Simulation of economic processors’ impact according to the seasonal variation:
Milk production in the Peruvian Andes is affected by seasonal variations. In the rainy season, milk availability is high due to good forage production. In the dry season milk production is lower and processors compete to collect enough volume. How these variations impact on dairy profits was simulated considering a virtual small-scale dairy which process 950 liters of milk per day and collect milk without significant variations in chemical quality (Table 4). Three scenarios were designed for each season: (i) keeping the same milk price but collecting 15% less of milk, (ii) increasing the milk price by 15% with the same amount of milk collected; (iii) decreasing milk collection by 15% while increasing milk price by 15%. These three scenarios may potentially occur in the two seasons because of competition between processors to buy milk in dry season, and between farmers to sell milk in rainy season.
Results highlight the sensibility of small-scale dairy processors to the seasonal variation and the importance to manage different strategies throughout the year. During dry season, offering dairy farmers an extra payment of 15% per liter of milk to keep the same amount of milk collected can provide more profits comparing than keeping the same milk price but losing 15% of milk collected.
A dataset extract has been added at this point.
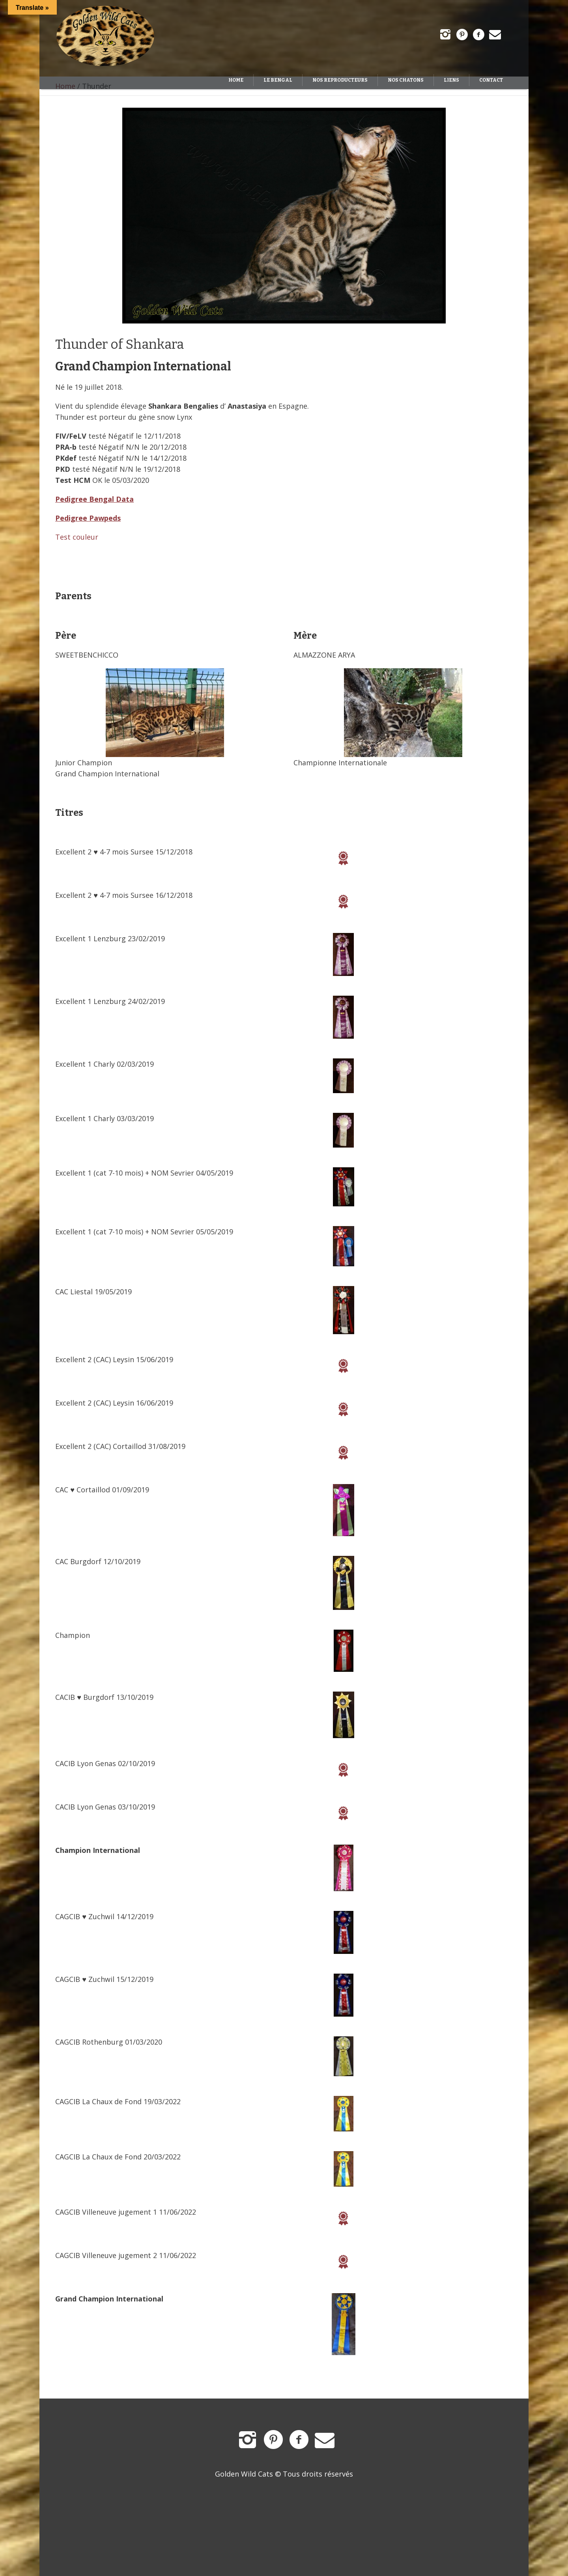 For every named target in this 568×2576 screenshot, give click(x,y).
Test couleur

Similarly, processors’ profits can be affected by more than 40% if higher competition for milk force processors to increase by 15% the price per liter of milk while they reduce by 15% the milk collected.
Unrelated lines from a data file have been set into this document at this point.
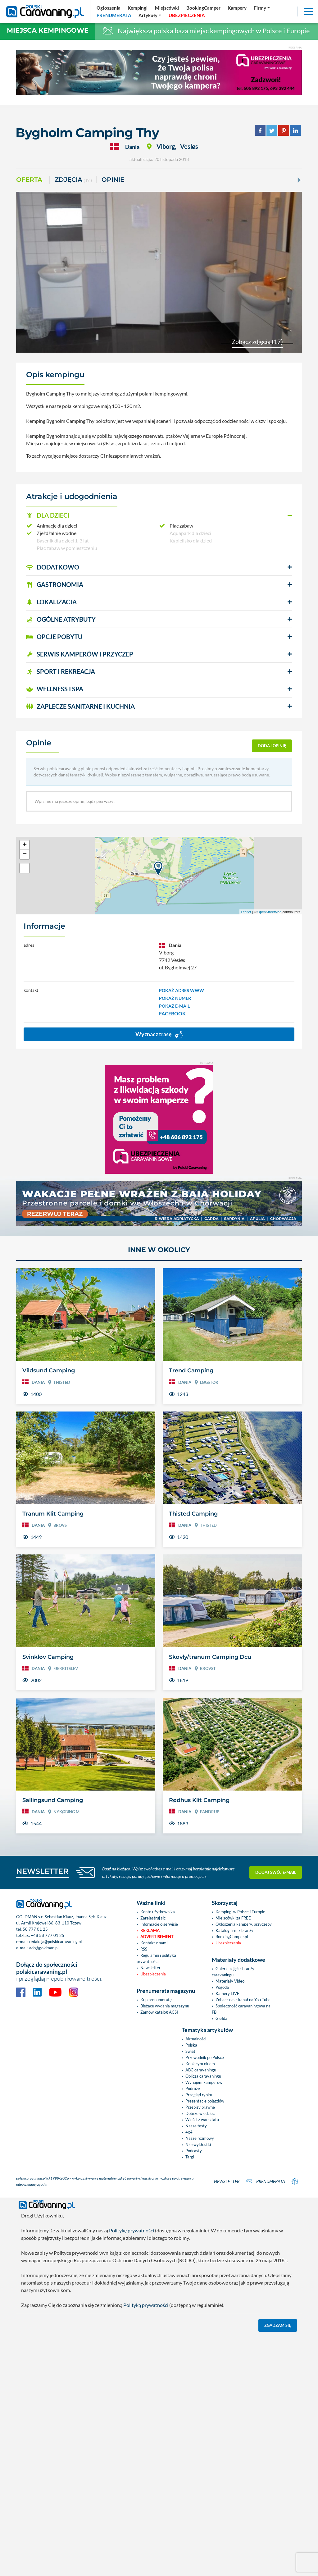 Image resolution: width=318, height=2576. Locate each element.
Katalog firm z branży (234, 1930)
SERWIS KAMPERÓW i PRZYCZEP (79, 654)
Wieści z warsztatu (202, 2119)
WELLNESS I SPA (54, 689)
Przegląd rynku (198, 2094)
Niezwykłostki (198, 2144)
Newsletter (150, 1967)
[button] (159, 515)
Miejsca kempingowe (48, 30)
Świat (190, 2051)
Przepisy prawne (200, 2107)
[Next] (298, 180)
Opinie (113, 179)
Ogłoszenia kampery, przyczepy (244, 1924)
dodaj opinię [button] (272, 745)
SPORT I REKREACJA (60, 671)
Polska (191, 2045)
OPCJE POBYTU (54, 636)
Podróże (192, 2088)
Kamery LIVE (227, 1993)
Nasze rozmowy (199, 2138)
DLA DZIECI (47, 515)
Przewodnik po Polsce (204, 2057)
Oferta (29, 179)
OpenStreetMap (269, 912)
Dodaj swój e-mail (275, 1872)
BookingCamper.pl (232, 1936)
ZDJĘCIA (73, 180)
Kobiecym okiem (200, 2063)
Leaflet (246, 912)
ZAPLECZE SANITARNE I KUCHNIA (80, 706)
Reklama (150, 1930)
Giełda (221, 2018)
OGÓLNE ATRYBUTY (61, 619)
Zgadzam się (277, 2324)
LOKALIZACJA (51, 602)
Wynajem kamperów (203, 2082)
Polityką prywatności (145, 2304)
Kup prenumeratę (156, 1999)
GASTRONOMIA (54, 584)
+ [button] (25, 845)
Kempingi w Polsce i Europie (240, 1911)
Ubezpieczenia (153, 1973)
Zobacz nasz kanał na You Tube (243, 1999)
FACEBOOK (172, 1013)
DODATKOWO (52, 567)
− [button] (25, 854)
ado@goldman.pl (43, 1947)
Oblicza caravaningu (203, 2076)
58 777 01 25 (35, 1929)
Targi (189, 2156)
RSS (143, 1949)
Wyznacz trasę (159, 1034)
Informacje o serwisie (159, 1924)
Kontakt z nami (153, 1942)
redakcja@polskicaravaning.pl (55, 1941)
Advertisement (157, 1936)
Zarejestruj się (153, 1917)
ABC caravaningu (200, 2069)
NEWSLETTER (42, 1871)
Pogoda (222, 1987)
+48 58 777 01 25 (47, 1935)
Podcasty (193, 2150)
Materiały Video (230, 1981)
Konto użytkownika (157, 1911)
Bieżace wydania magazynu (164, 2005)
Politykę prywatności (131, 2229)
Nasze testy (196, 2125)
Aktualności (195, 2038)
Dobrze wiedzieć (200, 2113)
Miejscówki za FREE (233, 1917)
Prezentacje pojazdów (204, 2100)
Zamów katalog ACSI (159, 2012)
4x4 (189, 2132) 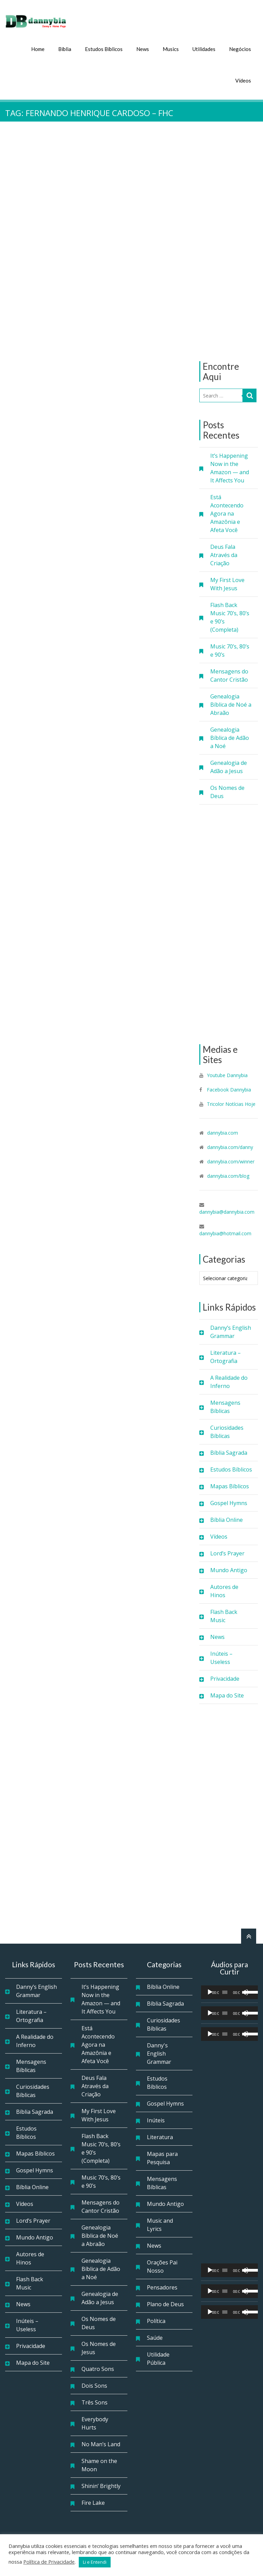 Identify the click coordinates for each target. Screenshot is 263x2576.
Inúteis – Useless (221, 1657)
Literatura (160, 2136)
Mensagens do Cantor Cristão (229, 675)
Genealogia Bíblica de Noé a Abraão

An opposite situation occurs during rainy season, where profits can be increase until 50% if processors collect 15% plus and pay 15% less per liter of milk. Nevertheless, the feasibility of this second scenario will depend from the availability of suppliers to accept a reduction on milk price and the processors’ capacity to process and sell the surplus of dairy products produced.
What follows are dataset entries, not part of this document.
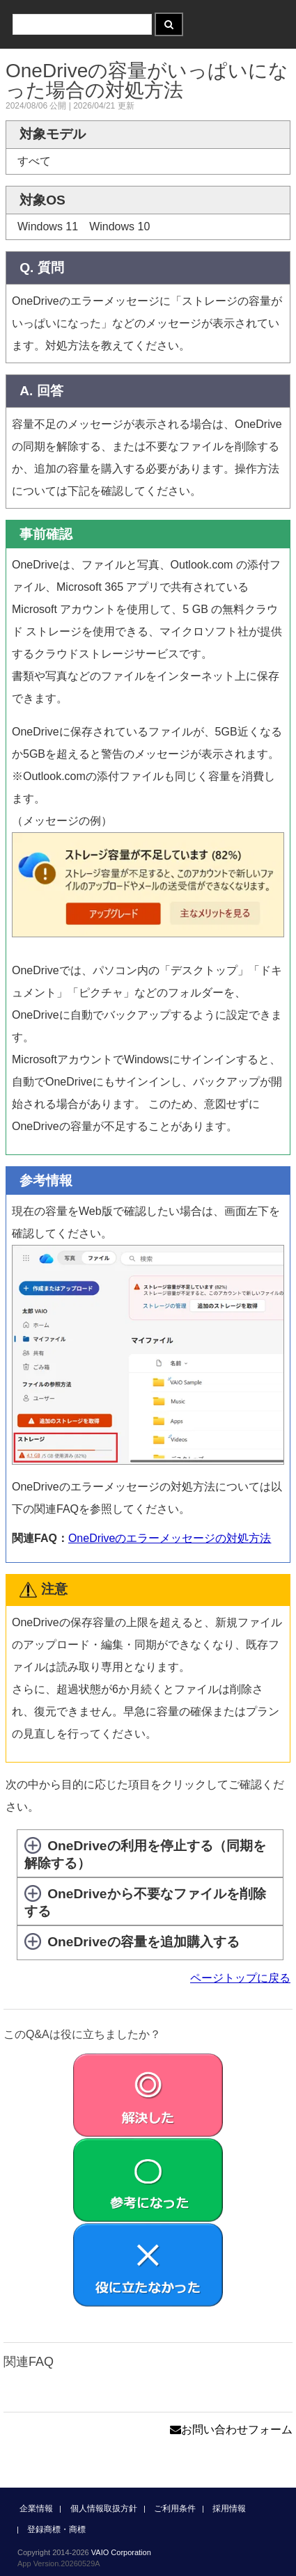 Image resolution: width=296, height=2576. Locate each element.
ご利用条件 (175, 2508)
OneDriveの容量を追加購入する (143, 1941)
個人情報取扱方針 (103, 2508)
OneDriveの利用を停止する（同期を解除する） (145, 1854)
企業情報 (36, 2508)
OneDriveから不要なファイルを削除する (145, 1902)
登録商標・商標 (56, 2529)
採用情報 (229, 2508)
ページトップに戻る (240, 1978)
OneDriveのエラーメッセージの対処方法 (170, 1538)
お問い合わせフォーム (231, 2429) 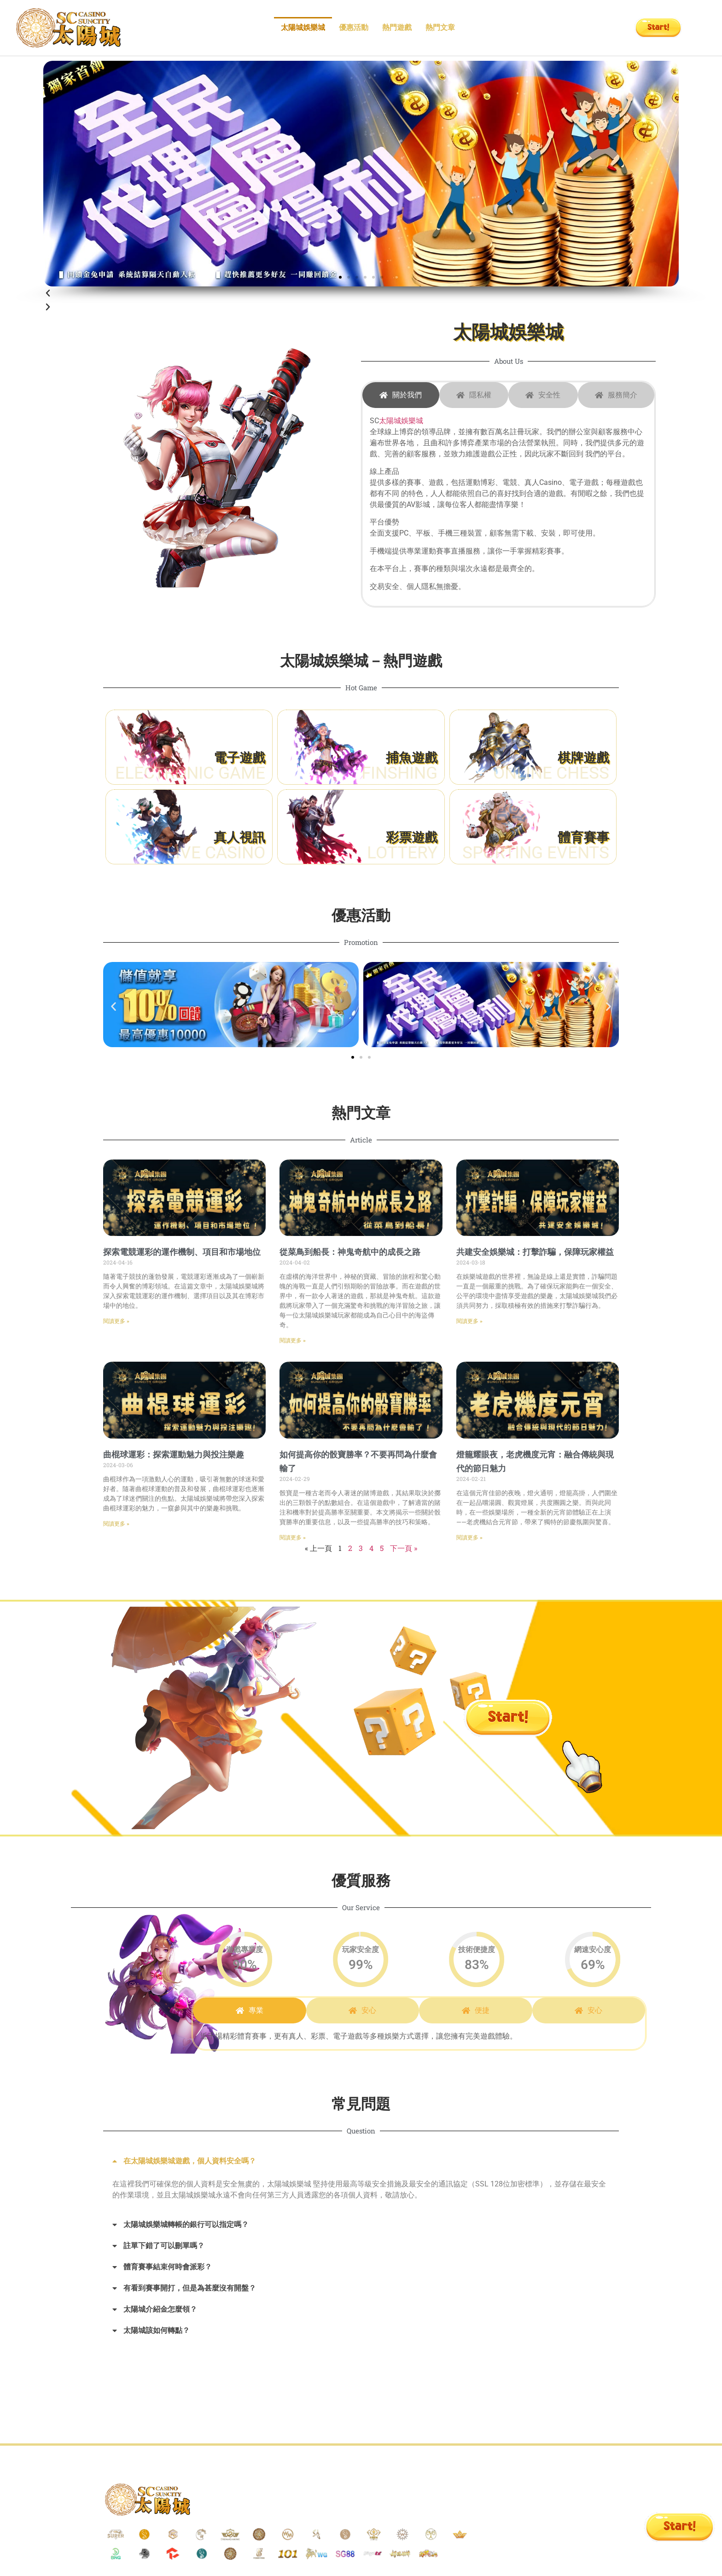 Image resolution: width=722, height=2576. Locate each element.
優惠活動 (353, 27)
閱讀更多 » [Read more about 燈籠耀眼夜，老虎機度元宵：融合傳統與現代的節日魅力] (469, 1537)
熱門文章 (440, 27)
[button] (340, 277)
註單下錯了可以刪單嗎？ (163, 2245)
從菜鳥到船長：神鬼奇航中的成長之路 (349, 1252)
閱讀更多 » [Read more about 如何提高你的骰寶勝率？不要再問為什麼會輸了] (292, 1537)
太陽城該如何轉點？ (156, 2330)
Table 4: Performances variations of a virtual small-scale dairy processor at Mantaro Valley* according to the season of the year
5. Discussion DairyPlant can be seen as a simple dairy processing model compared to the sophisticated predictive models used by the dairy industry in developed countries. However, the transparency of this simulation tool and its use as part of participatory support approach favored the active involvement of small-scale dairy processors in the construction of the spreadsheet application and the alternative scenarios, and in the discussion of possible implementation of the alternative scenarios simulated quality payment systems. Indeed, such tools allow processors to quickly assess how their profits would be impacted by different scenarios while understanding clearly how calculations have been carried out to obtain a given result. As such DairyPlant is close to the companion modelling approaches which try to avoid the “black box” effect of complex models (Voinov and Bousquet, 2010).